## HOW TO COMPLETE THIS TASK
Go through the records below and show every line with the string "section".

## Source records
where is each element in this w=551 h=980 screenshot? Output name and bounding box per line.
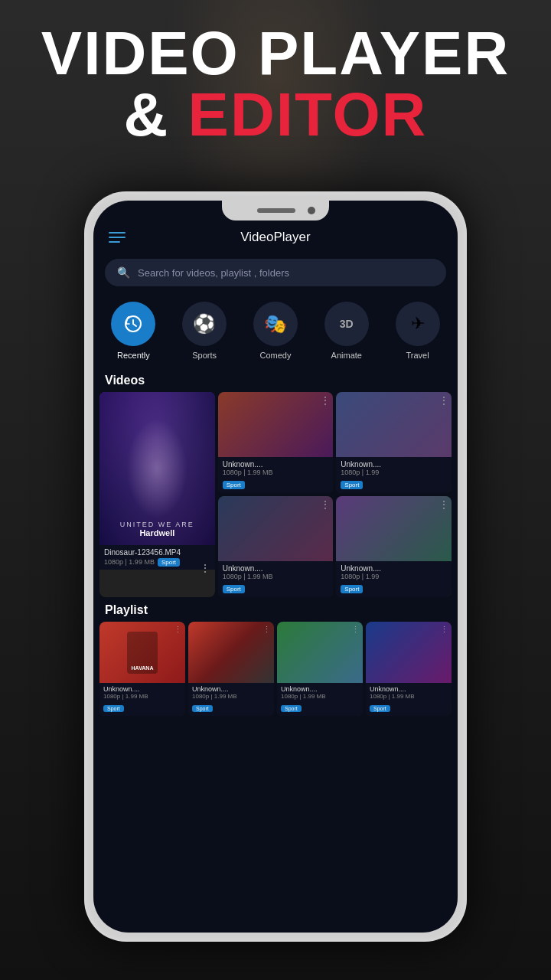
video-4-badge: Sport [341,585,363,593]
playlist-1-thumbnail: HAVANA [99,622,185,683]
video-4-meta: 1080p | 1.99 [341,573,447,580]
playlist-3-name: Unknown.... [281,685,359,693]
playlist-item-4[interactable]: Unknown.... 1080p | 1.99 MB Sport ⋮ [366,622,452,716]
menu-button[interactable] [109,232,126,243]
search-placeholder: Search for videos, playlist , folders [138,267,289,279]
travel-icon-circle: ✈ [396,302,440,346]
playlist-section-title: Playlist [93,597,458,622]
video-item-2[interactable]: Unknown.... 1080p | 1.99 Sport ⋮ [336,392,452,493]
video-large-info: Dinosaur-123456.MP4 1080p | 1.99 MB Spor… [99,545,215,570]
video-item-3[interactable]: Unknown.... 1080p | 1.99 MB Sport ⋮ [218,496,334,597]
category-travel[interactable]: ✈ Travel [396,302,440,360]
category-animate[interactable]: 3D Animate [324,302,369,360]
playlist-2-name: Unknown.... [192,685,270,693]
playlist-grid: HAVANA Unknown.... 1080p | 1.99 MB Sport… [93,622,458,724]
hero-line1: VIDEO PLAYER [23,23,528,84]
hero-section: VIDEO PLAYER & EDITOR [0,23,551,145]
travel-icon: ✈ [411,314,425,334]
recently-label: Recently [117,351,150,360]
video-4-thumbnail [336,496,452,561]
overlay-line1: UNITED WE ARE [99,521,215,528]
overlay-line2: Hardwell [99,528,215,537]
notch-speaker [257,208,295,213]
playlist-4-more[interactable]: ⋮ [440,625,448,635]
phone-frame: VideoPlayer 🔍 Search for videos, playlis… [84,191,467,942]
video-3-badge: Sport [223,585,245,593]
playlist-3-info: Unknown.... 1080p | 1.99 MB Sport [277,683,363,716]
video-2-badge: Sport [341,481,363,489]
recently-icon [123,314,143,334]
playlist-4-thumbnail [366,622,452,683]
video-item-large[interactable]: UNITED WE ARE Hardwell Dinosaur-123456.M… [99,392,215,597]
video-1-name: Unknown.... [223,460,329,469]
recently-icon-circle [111,302,155,346]
playlist-1-badge: Sport [103,705,124,712]
videos-section-title: Videos [93,368,458,392]
havana-cover: HAVANA [127,632,158,674]
video-3-name: Unknown.... [223,564,329,573]
video-1-info: Unknown.... 1080p | 1.99 MB Sport [218,457,334,493]
video-2-info: Unknown.... 1080p | 1.99 Sport [336,457,452,493]
playlist-item-1[interactable]: HAVANA Unknown.... 1080p | 1.99 MB Sport… [99,622,185,716]
playlist-2-meta: 1080p | 1.99 MB [192,693,270,700]
video-3-more[interactable]: ⋮ [321,499,330,510]
animate-icon: 3D [340,318,354,330]
video-1-more[interactable]: ⋮ [321,395,330,406]
playlist-2-more[interactable]: ⋮ [262,625,271,635]
video-large-badge: Sport [158,558,180,567]
video-overlay-text: UNITED WE ARE Hardwell [99,521,215,537]
category-comedy[interactable]: 🎭 Comedy [253,302,298,360]
video-large-thumbnail: UNITED WE ARE Hardwell [99,392,215,545]
playlist-3-badge: Sport [281,705,302,712]
playlist-1-more[interactable]: ⋮ [174,625,182,635]
travel-label: Travel [406,351,429,360]
menu-line-1 [109,232,126,234]
video-3-info: Unknown.... 1080p | 1.99 MB Sport [218,561,334,597]
notch-camera [308,207,315,214]
app-title: VideoPlayer [240,230,310,245]
hero-editor: EDITOR [188,80,428,149]
video-large-more[interactable]: ⋮ [200,562,210,574]
categories-row: Recently ⚽ Sports 🎭 Comedy [93,294,458,368]
video-4-more[interactable]: ⋮ [439,499,448,510]
video-large-meta: 1080p | 1.99 MB [104,558,155,566]
video-1-badge: Sport [223,481,245,489]
playlist-item-2[interactable]: Unknown.... 1080p | 1.99 MB Sport ⋮ [188,622,274,716]
menu-line-2 [109,237,126,238]
animate-label: Animate [331,351,362,360]
playlist-2-info: Unknown.... 1080p | 1.99 MB Sport [188,683,274,716]
video-item-4[interactable]: Unknown.... 1080p | 1.99 Sport ⋮ [336,496,452,597]
video-1-meta: 1080p | 1.99 MB [223,469,329,476]
sports-label: Sports [192,351,217,360]
video-item-1[interactable]: Unknown.... 1080p | 1.99 MB Sport ⋮ [218,392,334,493]
havana-text: HAVANA [132,665,154,671]
hero-amp: & [124,80,170,149]
comedy-label: Comedy [260,351,292,360]
video-1-thumbnail [218,392,334,457]
video-2-more[interactable]: ⋮ [439,395,448,406]
video-3-meta: 1080p | 1.99 MB [223,573,329,580]
playlist-3-meta: 1080p | 1.99 MB [281,693,359,700]
playlist-3-more[interactable]: ⋮ [351,625,360,635]
category-sports[interactable]: ⚽ Sports [182,302,227,360]
playlist-4-meta: 1080p | 1.99 MB [370,693,448,700]
phone-notch [222,201,329,220]
playlist-item-3[interactable]: Unknown.... 1080p | 1.99 MB Sport ⋮ [277,622,363,716]
phone-screen: VideoPlayer 🔍 Search for videos, playlis… [93,201,458,933]
video-4-info: Unknown.... 1080p | 1.99 Sport [336,561,452,597]
playlist-4-badge: Sport [370,705,390,712]
video-large-name: Dinosaur-123456.MP4 [104,548,210,557]
category-recently[interactable]: Recently [111,302,155,360]
comedy-icon: 🎭 [264,313,287,335]
playlist-1-meta: 1080p | 1.99 MB [103,693,181,700]
video-2-meta: 1080p | 1.99 [341,469,447,476]
playlist-4-name: Unknown.... [370,685,448,693]
video-3-thumbnail [218,496,334,561]
video-2-name: Unknown.... [341,460,447,469]
video-2-thumbnail [336,392,452,457]
search-bar[interactable]: 🔍 Search for videos, playlist , folders [105,259,446,286]
app-content: VideoPlayer 🔍 Search for videos, playlis… [93,201,458,933]
person-figure [126,419,187,518]
menu-line-3 [109,241,120,243]
phone-outer-frame: VideoPlayer 🔍 Search for videos, playlis… [84,191,467,942]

## RESPONSE TO THIS EXERCISE
playlist-section-title: Playlist [93,597,458,622]
hero-section: VIDEO PLAYER & EDITOR [0,23,551,145]
videos-section-title: Videos [93,368,458,392]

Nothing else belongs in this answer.